Work item =>
Make an exact copy of every entry below, with the pictures left out.

Source data =>

· · ·

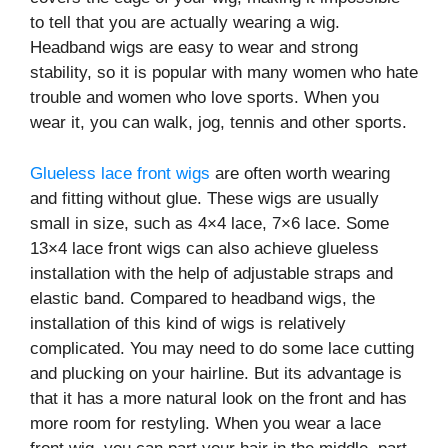
to tell that you are actually wearing a wig.
Headband wigs are easy to wear and strong
stability, so it is popular with many women who hate
trouble and women who love sports. When you
wear it, you can walk, jog, tennis and other sports.
Glueless lace front wigs
are often worth wearing
and fitting without glue. These wigs are usually
small in size, such as 4×4 lace, 7×6 lace. Some
13×4 lace front wigs can also achieve glueless
installation with the help of adjustable straps and
elastic band. Compared to headband wigs, the
installation of this kind of wigs is relatively
complicated. You may need to do some lace cutting
and plucking on your hairline. But its advantage is
that it has a more natural look on the front and has
more room for restyling. When you wear a lace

· · ·

Response box =>
to tell that you are actually wearing a wig.
Headband wigs are easy to wear and strong
stability, so it is popular with many women who hate
trouble and women who love sports. When you
wear it, you can walk, jog, tennis and other sports.
Glueless lace front wigs
are often worth wearing
and fitting without glue. These wigs are usually
small in size, such as 4×4 lace, 7×6 lace. Some
13×4 lace front wigs can also achieve glueless
installation with the help of adjustable straps and
elastic band. Compared to headband wigs, the
installation of this kind of wigs is relatively
complicated. You may need to do some lace cutting
and plucking on your hairline. But its advantage is
that it has a more natural look on the front and has
more room for restyling. When you wear a lace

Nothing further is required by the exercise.